I would include more; not only should you help the the manager "come up with the idea on their own" (by building them a connect the dots picture of the solution, acting or saying that you can't quite see the final picture, and allowing them to show you it), give the manager respect and praise over the solution that they "found". Over time, begin to connect the dots yourself (don't take too long), but remember to mention the mentoring of the manager. You become an ally and trusted person, able to see "the bigger picture" without busting egos or appearing pushy. The point here is that you become part of the TEAM that the manager relies on in that case, and can then show your true worth to the organization.
And it doesn't take much time, either, one or two iterations with the manager to have them help guide you to the solution.
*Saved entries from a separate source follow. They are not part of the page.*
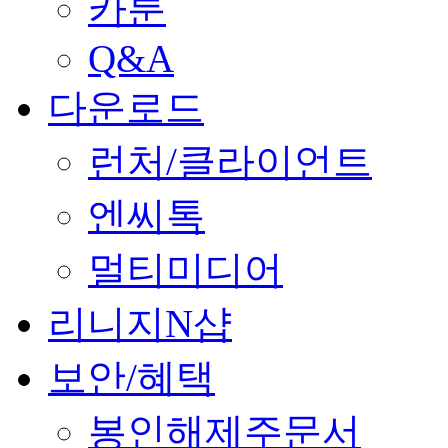
카툰
Q&A
다운로드
런처/클라이언트
엔씨톡
멀티미디어
리니지N샵
보안/혜택
봉인해제주문서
And who knows, if the manager is truly good themself, they'll show you the flaw in your OWN solutions sometimes, and help you find a better way.
I don't know how many times that's worked for me... from BOTH directions, which makes it a (slightly dishonest at first) but eventual true win-win. They build trust and respect in you, you build trust in the team (eventually... at first, it's underrespecting, but when you get to the final phase, you'll respect them for the innovation they can bring) and it doesn't step on toes or cross lines.
From the initial report from Toni, though, the manager is not necessarily the same as the HIRING manager, an HR person. Perhaps the manager doesn't actually want another person on their otherwise effective team, especially not a "hot shot". A team that feels they are being unfairly or poorly treated, and then has a "hot shot" hired in and forced on them will resent that person, until they prove their worth or prove to be a team player.